Nous avons alors commencé à discuter du sort des deux captifs. Et Belmokhtar s’est lancé dans un discours très politique. Il y était question de l’engagement du Canada en Irak et en Afghanistan, des souffrances iniques infligées par les Occidentaux aux Palestiniens. J’ai alors émis le désir de voir Fowler et son compagnon.
– Si j’accepte, où diras-tu les avoir vus?
– Je dirai la vérité. A savoir que j’ignore si je suis en Algérie, au Mali, au Niger ou en Mauritanie. Cela posé, je dois te dire d’emblée que la loi et la constitution canadiennes interdisent le versement de rançon.
– Nous ne sommes pas au Canada. La seule loi qui vaut ici, c’est celle de Dieu.
– Je ne suis qu’un émissaire. Je te transmets les message qui m’ont été confiés.
Après un aparté avec son entourage, “le Borgne” a refusé toute entrevue entre moi et les otages.

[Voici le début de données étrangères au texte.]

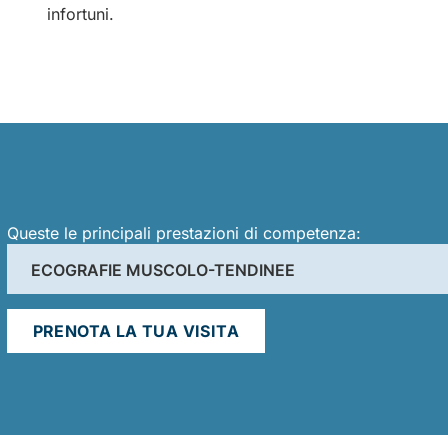
infortuni.
Queste le principali prestazioni di competenza:
ECOGRAFIE MUSCOLO-TENDINEE
PRENOTA LA TUA VISITA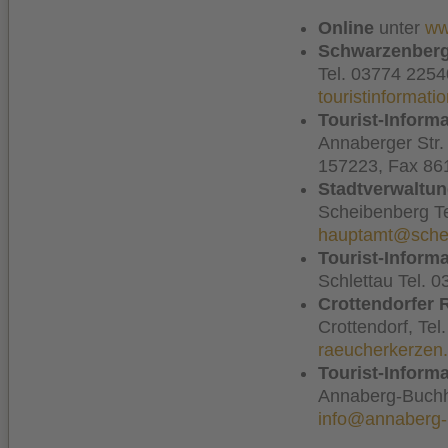
Online
unter
ww
Schwarzenberg
Tel. 03774 2254
touristinformat
Tourist-Inform
Annaberger Str
157223, Fax 86
Stadtverwaltu
Scheibenberg Te
hauptamt@sche
Tourist-Inform
Schlettau Tel. 
Crottendorfer 
Crottendorf, Te
raeucherkerzen
Tourist-Inform
Annaberg-Buchh
info@annaberg-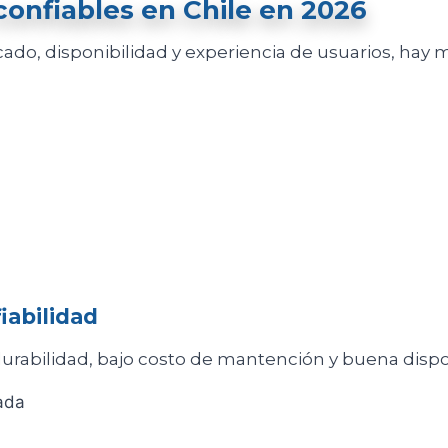
onfiables en Chile en 2026
ado, disponibilidad y experiencia de usuarios, ha
iabilidad
rabilidad, bajo costo de mantención y buena dispon
ada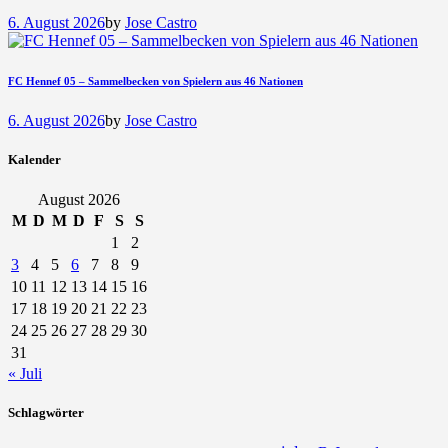
6. August 2026
by
Jose Castro
FC Hennef 05 – Sammelbecken von Spielern aus 46 Nationen
6. August 2026
by
Jose Castro
Kalender
August 2026
M
D
M
D
F
S
S
1
2
3
4
5
6
7
8
9
10
11
12
13
14
15
16
17
18
19
20
21
22
23
24
25
26
27
28
29
30
31
« Juli
Schlagwörter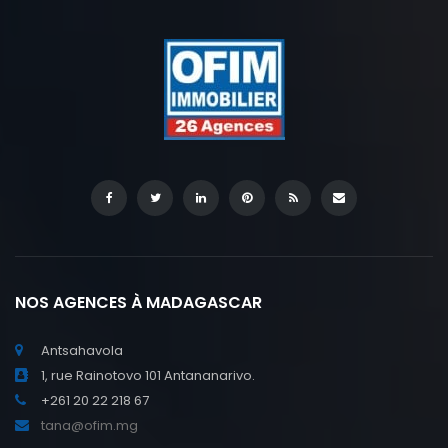
NOS AGENCES À MADAGASCAR
Antsahavola
1, rue Rainotovo 101 Antananarivo.
+261 20 22 218 67
tana@ofim.mg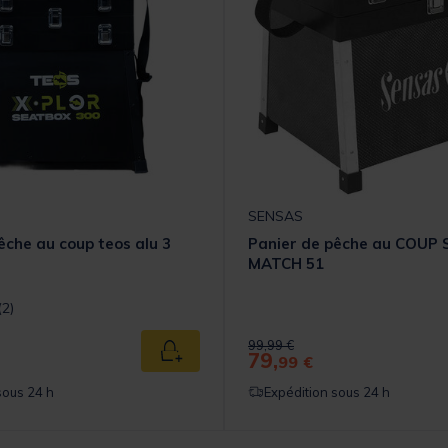
SENSAS
êche au coup teos alu 3
Panier de pêche au COUP
MATCH 51
t] out of 5 Customer Rating
(2)
 from
Price reduced from
to
99,99 €
79,
Ajouter au panier
99 €
sous 24 h
Expédition sous 24 h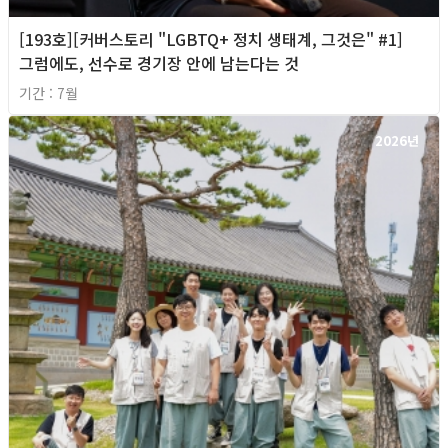
[193호][커버스토리 "LGBTQ+ 정치 생태계, 그것은" #1]
그럼에도, 선수로 경기장 안에 남는다는 것
기간 : 7월
2026년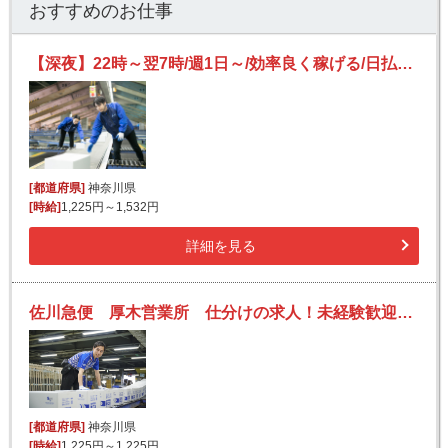
おすすめのお仕事
【深夜】22時～翌7時/週1日～/効率良く稼げる/日払いOK(規定有)/副業可/フリーター活躍/未経験歓迎
[都道府県]
神奈川県
[時給]
1,225円～1,532円
詳細を見る
佐川急便 厚木営業所 仕分けの求人！未経験歓迎！先輩たちがサポートします♪
[都道府県]
神奈川県
[時給]
1,225円～1,225円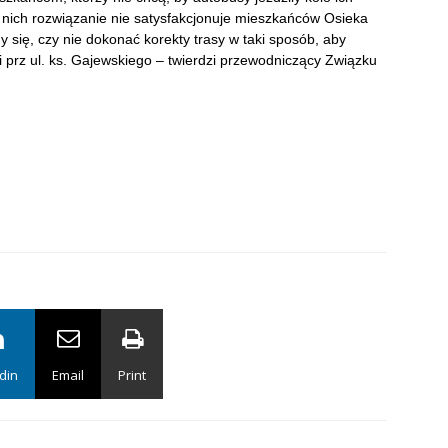
ich rozwiązanie nie satysfakcjonuje mieszkańców Osieka
 się, czy nie dokonać korekty trasy w taki sposób, aby
 prz ul. ks. Gajewskiego – twierdzi przewodniczący Związku
din
Email
Print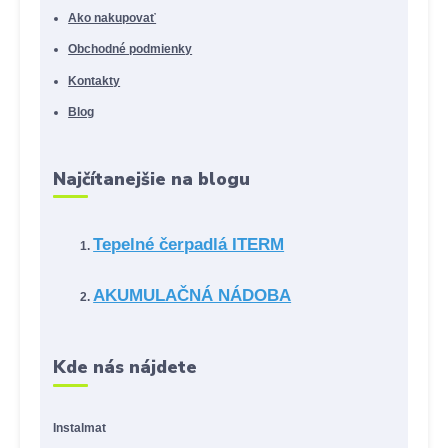
Ako nakupovať
Obchodné podmienky
Kontakty
Blog
Najčítanejšie na blogu
Tepelné čerpadlá ITERM
AKUMULAČNÁ NÁDOBA
Kde nás nájdete
Instalmat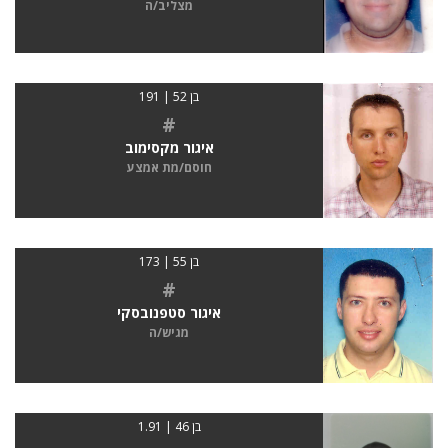
מצליב/ה
בן 52 | 191
#
איגור מקסימוב
חוסם/מת אמצע
בן 55 | 173
#
איגור סטפנובסקי
מגיש/ה
בן 46 | 1.91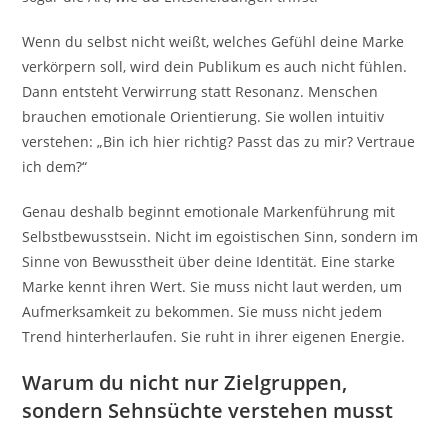
Wenn du selbst nicht weißt, welches Gefühl deine Marke
verkörpern soll, wird dein Publikum es auch nicht fühlen.
Dann entsteht Verwirrung statt Resonanz. Menschen
brauchen emotionale Orientierung. Sie wollen intuitiv
verstehen: „Bin ich hier richtig? Passt das zu mir? Vertraue
ich dem?“
Genau deshalb beginnt emotionale Markenführung mit
Selbstbewusstsein. Nicht im egoistischen Sinn, sondern im
Sinne von Bewusstheit über deine Identität. Eine starke
Marke kennt ihren Wert. Sie muss nicht laut werden, um
Aufmerksamkeit zu bekommen. Sie muss nicht jedem
Trend hinterherlaufen. Sie ruht in ihrer eigenen Energie.
Warum du nicht nur Zielgruppen,
sondern Sehnsüchte verstehen musst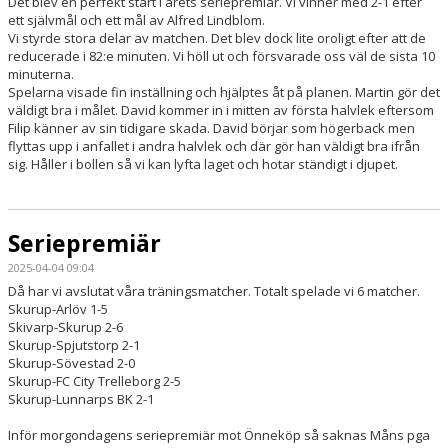
Det blev en perfekt start i årets seriepremiär. Vi vinner med 2-1 efter
ett självmål och ett mål av Alfred Lindblom.
Vi styrde stora delar av matchen. Det blev dock lite oroligt efter att de
reducerade i 82:e minuten. Vi höll ut och försvarade oss väl de sista 10
minuterna.
Spelarna visade fin inställning och hjälptes åt på planen. Martin gör det
väldigt bra i målet. David kommer in i mitten av första halvlek eftersom
Filip känner av sin tidigare skada. David börjar som högerback men
flyttas upp i anfallet i andra halvlek och där gör han väldigt bra ifrån
sig. Håller i bollen så vi kan lyfta laget och hotar ständigt i djupet.
Seriepremiär
2025-04-04 09:04
Då har vi avslutat våra träningsmatcher. Totalt spelade vi 6 matcher.
Skurup-Arlöv 1-5
Skivarp-Skurup 2-6
Skurup-Spjutstorp 2-1
Skurup-Sövestad 2-0
Skurup-FC City Trelleborg 2-5
Skurup-Lunnarps BK 2-1
Inför morgondagens seriepremiär mot Önneköp så saknas Måns pga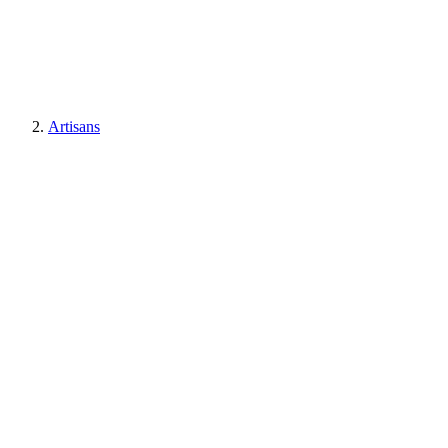
Artisans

Il a ensuite envisagé la livraison de photos récentes, voire d’une vidéo; formules bientôt écartées. A défaut, nous sommes convenus d’un rendez-vous téléphonique ultérieur entre les Canadiens et leurs familles.
Le soir, au campement, projection de vidéos assez effrayantes d’attentats commis en Tchétchénie, notamment sous la conduite d’un chef djihadiste manchot. Le lendemain matin, on m’a prié de remettre la nourriture et les médicaments.
– S’agit-il de produits haram (proscrits en islam) ?, m’a demandé Belmokhtar. Viennent-ils du Canada?
– Non. Je les ai achetés moi-même au Burkina.
Avant mon départ, ” l-Laouar” est venu prendre congé. “Le chef ne fait jamais ça, m’a alors affirmé un chauffeur. Tu as réussi ta mission.”
Il avait cette manie de manie de saisir des brindilles et de les casser entre ses doigts
Au terme d’une expédition ultérieure, un djihadiste mauritanien m’a glissé que l’assistant de Robert Fowler serait mis à mort dès que j’aurais quitté les lieux. J’ai donc dit ceci à Belmokhtar: “Je ne partirai que si tu prends l’engagement de n’exécuter aucun de tes prisonniers.” Après concertation avec ses proches, il a accepté.
Quand nous parlions, Mokhtar Belmokhtar ne me regardait jamais dans les yeux. Et il avait cette manie de manie de saisir des brindilles et de les casser entre ses doigts. Un jour, je l’ai vu pleurer devant moi, lorsque je lui ai parlé de son enfance et de ses parents. Son père et sa mère lui avaient, semble-t-il, été envoyés par les services de sécurité algériens. “Ils m’ont demandé de l’aide, m’a-t-il confié, mais je n’ai rien pu faire pour eux. Depuis que j’ai quitté mon pays pour le Djihad en Afghanistan, je n’ai jamais eu un centime à moi. Je ne fais que gérer les fonds de la Guerre sainte, dont je ne suis nullement le propriétaire.”